Start of The input
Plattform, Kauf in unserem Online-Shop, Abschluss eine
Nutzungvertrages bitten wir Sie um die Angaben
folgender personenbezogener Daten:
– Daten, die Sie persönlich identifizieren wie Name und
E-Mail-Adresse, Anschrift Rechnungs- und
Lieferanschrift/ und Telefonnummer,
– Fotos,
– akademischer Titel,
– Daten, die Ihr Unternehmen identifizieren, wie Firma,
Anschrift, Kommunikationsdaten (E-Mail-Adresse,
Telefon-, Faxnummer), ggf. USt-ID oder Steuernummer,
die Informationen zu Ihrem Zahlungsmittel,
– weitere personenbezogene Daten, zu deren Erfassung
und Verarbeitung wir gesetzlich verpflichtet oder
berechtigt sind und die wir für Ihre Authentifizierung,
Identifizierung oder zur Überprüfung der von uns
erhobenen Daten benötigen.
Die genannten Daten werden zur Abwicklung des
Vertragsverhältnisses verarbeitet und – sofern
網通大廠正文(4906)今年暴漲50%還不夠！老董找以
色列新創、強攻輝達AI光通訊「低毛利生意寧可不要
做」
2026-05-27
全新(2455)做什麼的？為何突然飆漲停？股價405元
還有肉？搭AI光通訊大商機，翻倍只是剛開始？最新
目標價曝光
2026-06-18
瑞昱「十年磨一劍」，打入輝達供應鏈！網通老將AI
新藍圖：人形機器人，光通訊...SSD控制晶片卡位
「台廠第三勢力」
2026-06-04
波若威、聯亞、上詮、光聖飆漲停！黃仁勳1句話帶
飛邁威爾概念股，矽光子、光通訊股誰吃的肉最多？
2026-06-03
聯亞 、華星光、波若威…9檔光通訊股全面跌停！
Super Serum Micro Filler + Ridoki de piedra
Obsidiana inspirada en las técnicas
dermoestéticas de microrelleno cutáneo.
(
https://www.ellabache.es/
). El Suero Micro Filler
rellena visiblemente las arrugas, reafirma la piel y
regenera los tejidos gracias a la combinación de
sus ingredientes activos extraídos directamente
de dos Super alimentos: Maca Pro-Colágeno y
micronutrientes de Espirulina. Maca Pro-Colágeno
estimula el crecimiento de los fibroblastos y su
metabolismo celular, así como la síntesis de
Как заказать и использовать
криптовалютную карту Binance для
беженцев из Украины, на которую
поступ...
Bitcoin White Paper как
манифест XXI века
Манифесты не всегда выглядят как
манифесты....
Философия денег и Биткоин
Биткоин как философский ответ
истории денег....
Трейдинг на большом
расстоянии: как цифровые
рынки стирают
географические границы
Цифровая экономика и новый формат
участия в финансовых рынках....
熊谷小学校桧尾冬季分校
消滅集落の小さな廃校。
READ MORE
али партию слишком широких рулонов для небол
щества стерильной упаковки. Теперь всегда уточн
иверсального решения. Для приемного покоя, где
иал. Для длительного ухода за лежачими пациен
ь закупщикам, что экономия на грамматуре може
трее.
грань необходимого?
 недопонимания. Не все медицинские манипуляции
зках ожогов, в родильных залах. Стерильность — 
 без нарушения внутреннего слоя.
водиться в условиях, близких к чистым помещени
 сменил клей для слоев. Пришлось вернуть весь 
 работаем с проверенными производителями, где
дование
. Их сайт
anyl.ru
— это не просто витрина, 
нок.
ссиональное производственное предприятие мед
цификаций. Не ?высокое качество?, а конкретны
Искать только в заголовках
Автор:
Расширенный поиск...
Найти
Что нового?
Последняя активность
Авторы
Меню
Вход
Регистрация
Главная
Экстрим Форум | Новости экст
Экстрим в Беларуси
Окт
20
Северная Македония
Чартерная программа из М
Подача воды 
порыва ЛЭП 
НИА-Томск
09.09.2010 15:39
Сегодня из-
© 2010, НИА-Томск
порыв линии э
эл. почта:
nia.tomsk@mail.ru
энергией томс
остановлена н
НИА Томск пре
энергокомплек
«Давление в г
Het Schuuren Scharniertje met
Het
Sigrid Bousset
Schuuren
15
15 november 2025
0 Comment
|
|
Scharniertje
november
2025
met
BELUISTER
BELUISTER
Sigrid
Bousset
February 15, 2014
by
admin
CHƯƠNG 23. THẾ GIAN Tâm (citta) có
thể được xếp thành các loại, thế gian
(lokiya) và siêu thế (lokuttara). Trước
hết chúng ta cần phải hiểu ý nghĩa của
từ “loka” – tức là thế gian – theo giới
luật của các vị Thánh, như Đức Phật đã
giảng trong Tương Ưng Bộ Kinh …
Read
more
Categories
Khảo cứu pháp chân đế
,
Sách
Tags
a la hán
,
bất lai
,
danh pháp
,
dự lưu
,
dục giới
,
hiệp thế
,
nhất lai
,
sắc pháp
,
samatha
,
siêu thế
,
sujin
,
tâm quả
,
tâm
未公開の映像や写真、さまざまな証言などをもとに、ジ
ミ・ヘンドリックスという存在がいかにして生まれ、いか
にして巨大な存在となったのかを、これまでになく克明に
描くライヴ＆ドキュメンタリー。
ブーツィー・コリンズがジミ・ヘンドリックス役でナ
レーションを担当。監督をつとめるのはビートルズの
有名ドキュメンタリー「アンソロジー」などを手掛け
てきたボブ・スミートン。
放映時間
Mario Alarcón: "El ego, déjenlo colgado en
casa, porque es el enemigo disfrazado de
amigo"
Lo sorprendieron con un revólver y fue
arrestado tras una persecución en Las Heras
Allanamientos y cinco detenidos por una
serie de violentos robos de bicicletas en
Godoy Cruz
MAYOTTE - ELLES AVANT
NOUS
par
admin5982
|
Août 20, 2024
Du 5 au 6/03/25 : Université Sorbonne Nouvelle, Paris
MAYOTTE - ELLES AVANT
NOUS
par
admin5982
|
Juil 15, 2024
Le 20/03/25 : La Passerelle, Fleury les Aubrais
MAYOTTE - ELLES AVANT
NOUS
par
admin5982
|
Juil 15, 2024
End of The input
Only lines holding the word "Super" are wanted, so copy each of them from the records above.

_Output of the exercise_:
Super Serum Micro Filler + Ridoki de piedra
de dos Super alimentos: Maca Pro-Colágeno y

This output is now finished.